Você lembra de quando dirigiu de São Paulo até o Rio para vê-la por apenas dez minutos. Não foram dez, foi uma noite inteira, mas você gosta de contar que foram dez minutos.

Lembra-se das músicas que cantaram no carro. Do posto de gasolina que pararam para comprar cigarro. De quando esticou a mão e em câmera lenta foram entrelaçando os dedos. Até que ela trouxe o corpo inteiro ao seu lado e deitou a cabeça no seu ombro.

Lembra-se de quantos fios brancos tirou da cabeça dela. Vaidosa. Foram quinze. Em mil setecentos e cinquenta e dois dias – 3 séries de 4 temporadas completas (e duas pela metade) – foram quinze fios brancos retirados.

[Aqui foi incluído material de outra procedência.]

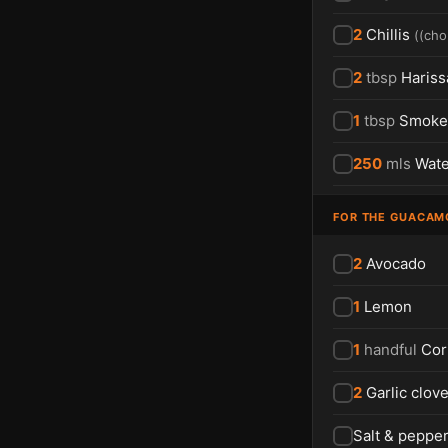
2
Chillis
(
(cho
2
tbsp
Hariss
1
tbsp
Smoked
250
mls
Wate
FOR THE GUACAM
2
Avocado
1
Lemon
1
handful
Cor
2
Garlic clov
Salt & peppe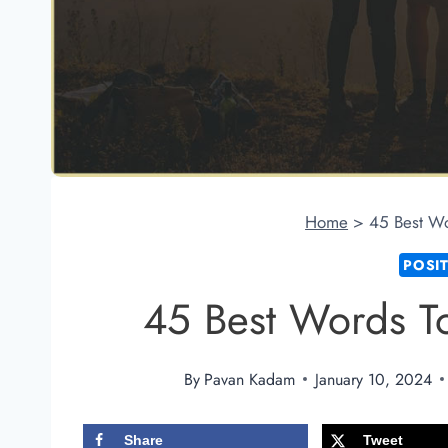
Home
>
45 Best Wo
POSI
45 Best Words T
By
Pavan Kadam
January 10, 2024
Share
Tweet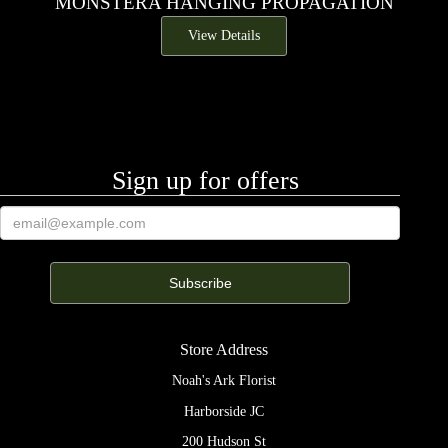
MONSTERA HANGING PROPAGATION
View Details
Sign up for offers
Store Address
Noah's Ark Florist
Harborside JC
200 Hudson St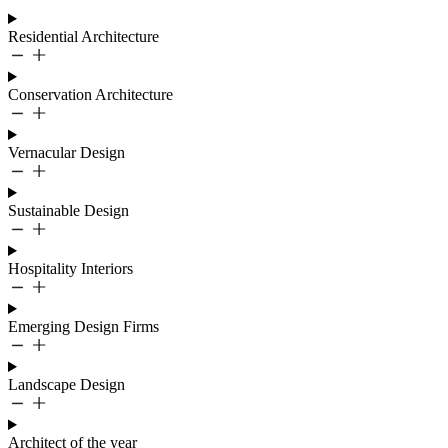
Residential Architecture
Conservation Architecture
Vernacular Design
Sustainable Design
Hospitality Interiors
Emerging Design Firms
Landscape Design
Architect of the year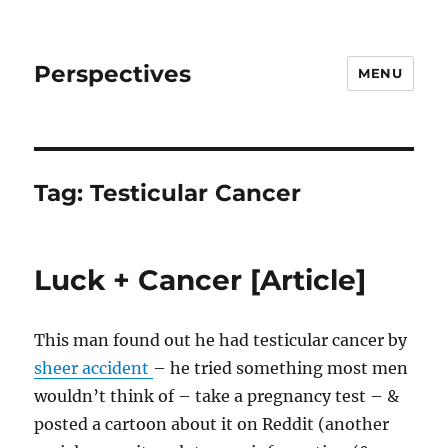
Perspectives
MENU
Tag:
Testicular Cancer
Luck + Cancer [Article]
This man found out he had testicular cancer by
sheer accident
– he tried something most men
wouldn’t think of – take a pregnancy test – &
posted a cartoon about it on Reddit (another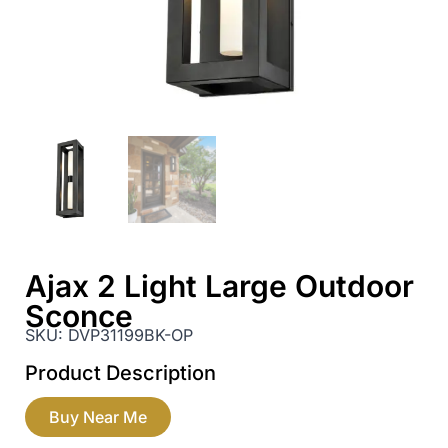
Ajax 2 Light Large Outdoor
Sconce
SKU:
DVP31199BK-OP
Product Description
Buy Near Me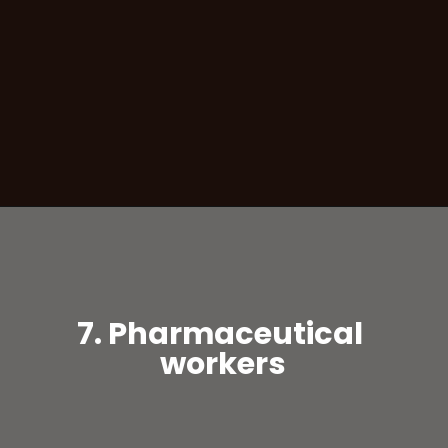
7. Pharmaceutical
workers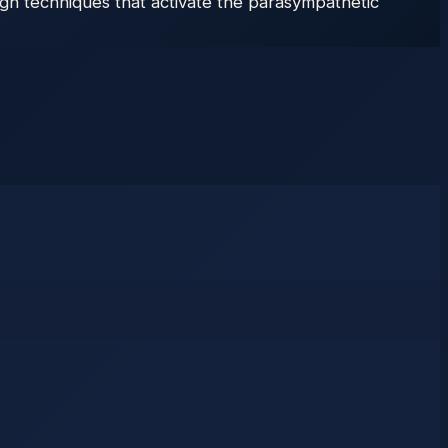
gh techniques that activate the parasympathetic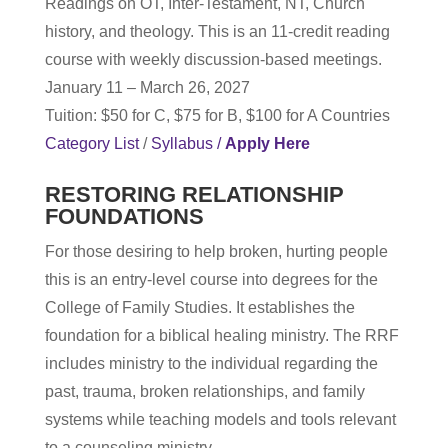
Readings on OT, Inter-Testament, NT, Church
history, and theology. This is an 11-credit reading
course with weekly discussion-based meetings.
January 11 – March 26, 2027
Tuition: $50 for C, $75 for B, $100 for A Countries
Category List
/
Syllabus
/
Apply Here
RESTORING RELATIONSHIP
FOUNDATIONS
For those desiring to help broken, hurting people
this is an entry-level course into degrees for the
College of Family Studies. It establishes the
foundation for a biblical healing ministry. The RRF
includes ministry to the individual regarding the
past, trauma, broken relationships, and family
systems while teaching models and tools relevant
to a counseling ministry.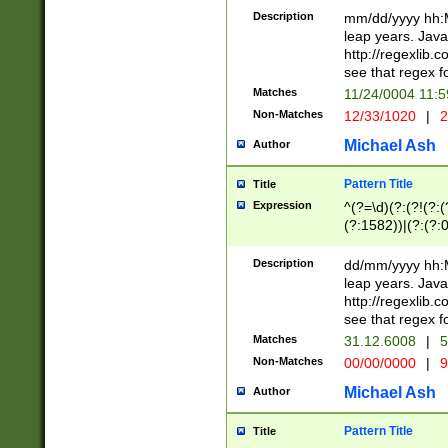
29 )(?<!\k'sep'(
(?!000[04]|(?:(?
Description
mm/dd/yyyy hh:M
))29)(?(?=\x20\d
(?:\d\d)(?:[0246
leap years. Java
a digit check fo
(?:00(?:42|3[036
http://regexlib
9]|1[012])(?# ho
(?:(?:\d\D)|(?:[01
see that regex f
seconds )(?i:\x
[12]\d|3[01])\2(
hour format )([01
Matches
11/24/0004 11:
(?:\d{4}(?!\x20B
#required minut
Non-Matches
12/33/1020
|
2
((?:(?:0?[1-9]|1[
[01]\d|2[0-3])(?:
Michael Ash
Author
Pattern Title
Title
Expression
^(?=\d)(?:(?!(?:(?
(?:1582))|(?:(?:0?
(31(?!(?:\.|-|\/)(
(?:\.|-|\/)0?2(?:\
Description
dd/mm/yyyy hh:M
[2468][^048]|[35
leap years. Java
[13579][26])(?!\
http://regexlib
(?:00(?:42|3[036
see that regex f
8]|1\d|0?[1-9])([
Matches
31.12.6008
|
5
[0-3]?\d)\x20BC)
Non-Matches
00/00/0000
|
9
(?:\x20BC)?)(?:$
[0-5]\d){0,2}(?:\
Michael Ash
Author
{1,2})?$
Pattern Title
Title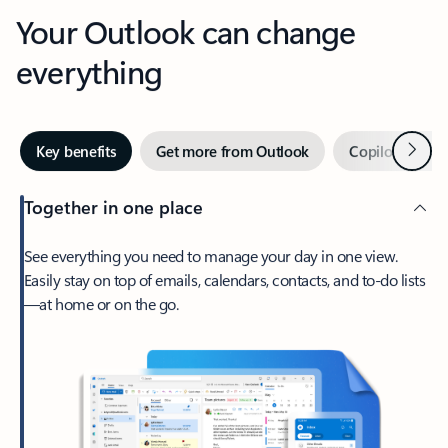
Your Outlook can change
everything
Next
Key benefits
Get more from Outlook
Copilot in Out
Together in one place
See everything you need to manage your day in one view.
Easily stay on top of emails, calendars, contacts, and to-do lists
—at home or on the go.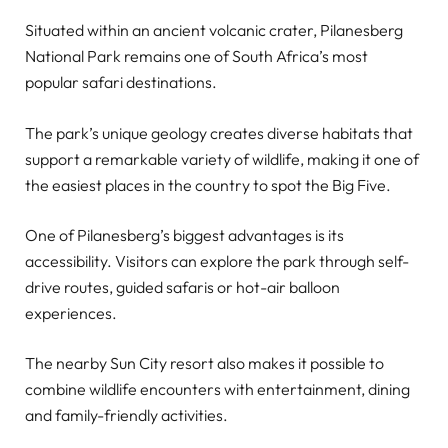
Situated within an ancient volcanic crater, Pilanesberg
National Park remains one of South Africa’s most
popular safari destinations.
The park’s unique geology creates diverse habitats that
support a remarkable variety of wildlife, making it one of
the easiest places in the country to spot the Big Five.
One of Pilanesberg’s biggest advantages is its
accessibility. Visitors can explore the park through self-
drive routes, guided safaris or hot-air balloon
experiences.
The nearby Sun City resort also makes it possible to
combine wildlife encounters with entertainment, dining
and family-friendly activities.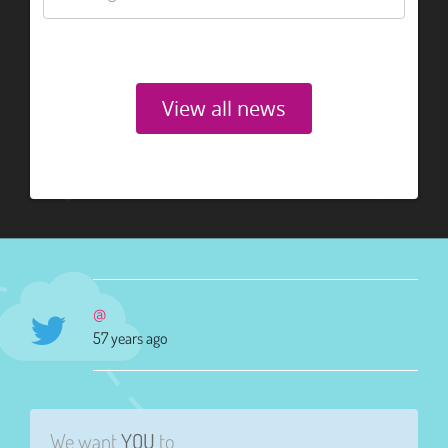
View all news
@
57 years ago
We want
YOU
to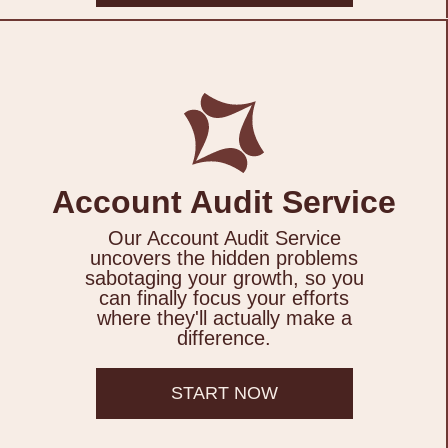
Account Audit Service
Our Account Audit Service
uncovers the hidden problems
sabotaging your growth, so you
can finally focus your efforts
where they'll actually make a
difference.
START NOW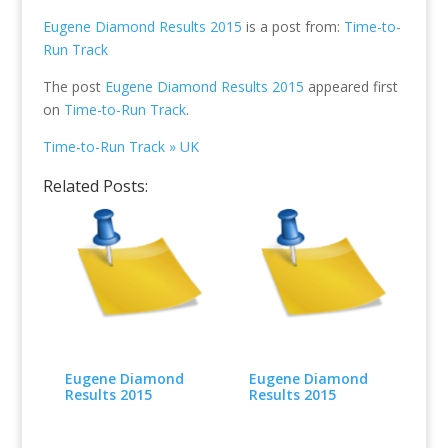
Eugene Diamond Results 2015
is a post from:
Time-to-
Run Track
The post
Eugene Diamond Results 2015
appeared first
on
Time-to-Run Track
.
Time-to-Run Track » UK
Related Posts:
Eugene Diamond
Eugene Diamond
Results 2015
Results 2015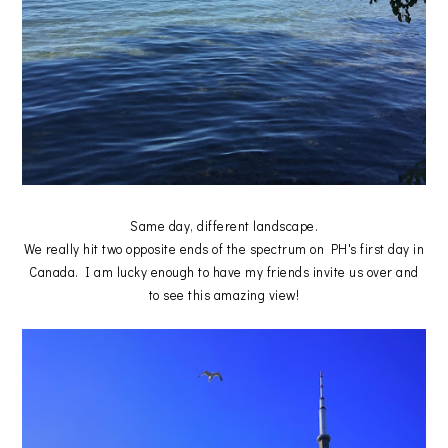
Same day, different landscape.
We really hit two opposite ends of the spectrum on PH's first day in
Canada. I am lucky enough to have my friends invite us over and
to see this amazing view!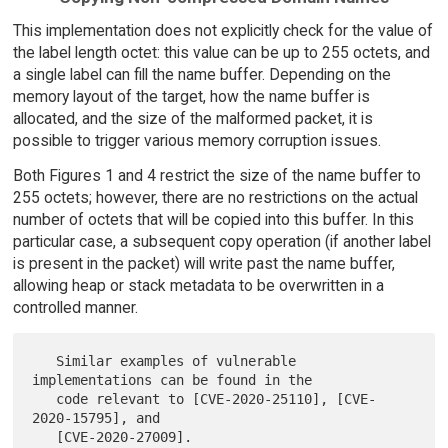
This implementation does not explicitly check for the value of
the label length octet: this value can be up to 255 octets, and
a single label can fill the name buffer. Depending on the
memory layout of the target, how the name buffer is
allocated, and the size of the malformed packet, it is
possible to trigger various memory corruption issues.
Both Figures 1 and 4 restrict the size of the name buffer to
255 octets; however, there are no restrictions on the actual
number of octets that will be copied into this buffer. In this
particular case, a subsequent copy operation (if another label
is present in the packet) will write past the name buffer,
allowing heap or stack metadata to be overwritten in a
controlled manner.
   Similar examples of vulnerable 
implementations can be found in the

   code relevant to [CVE-2020-25110], [CVE-
2020-15795], and
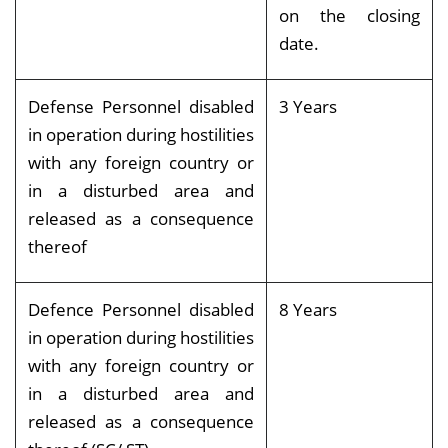
on the closing
date.
Defense Personnel disabled
3 Years
in operation during hostilities
with any foreign country or
in a disturbed area and
released as a consequence
thereof
Defence Personnel disabled
8 Years
in operation during hostilities
with any foreign country or
in a disturbed area and
released as a consequence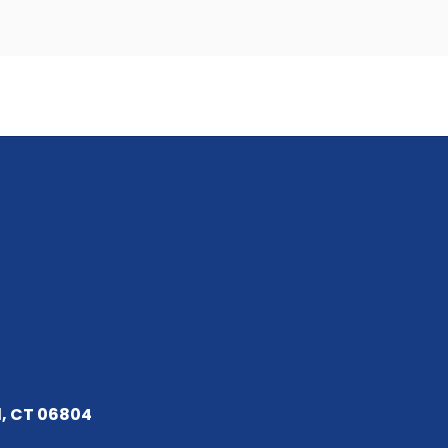
d, CT 06804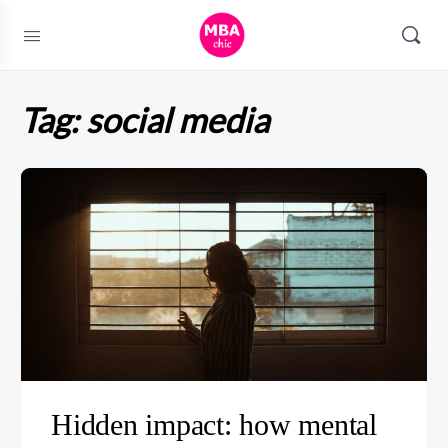
Tag:
social media
Hidden impact: how mental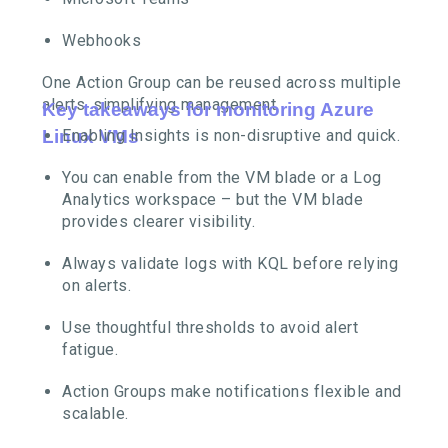
Webhooks
One Action Group can be reused across multiple
alerts, simplifying management.
Key takeaways for monitoring Azure
Linux VMs
Enabling Insights is non-disruptive and quick.
You can enable from the VM blade or a Log
Analytics workspace – but the VM blade
provides clearer visibility.
Always validate logs with KQL before relying
on alerts.
Use thoughtful thresholds to avoid alert
fatigue.
Action Groups make notifications flexible and
scalable.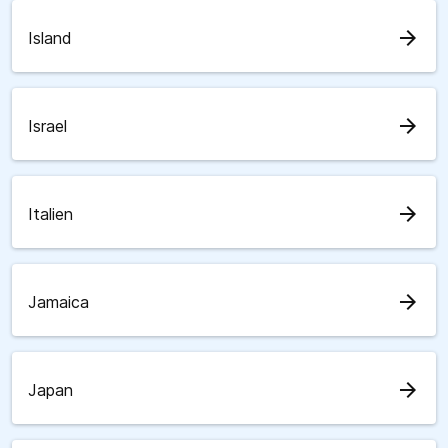
arrow_forward
Island
arrow_forward
Israel
arrow_forward
Italien
arrow_forward
Jamaica
arrow_forward
Japan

Lembra-se da viagem de carro pela Europa. Começava a chover. Ela já queria acionar o limpador de pára-brisas na primeira gota iminente. Você gosta de ver o vidro encharcar. Divergência perfeita para uma discussão banal – sorrisos mútuos – ambos percebem que aquele era um detalhe ínfimo perto de toda a vida que estava por vir. Entrelaçam as mãos sobre o câmbio.

Cada um faz promessas vitalícias dentro da cabeça. Seguem viagem.

Faz duzentos e dois dias daquele primeiro drink no @Buraco. So it goes.

Acessa o facebook dela. Não vê nada além da linha que diz: está num relacionamento sério.

O resto está bloqueado. Ela sempre disse que ex bom é ex morto.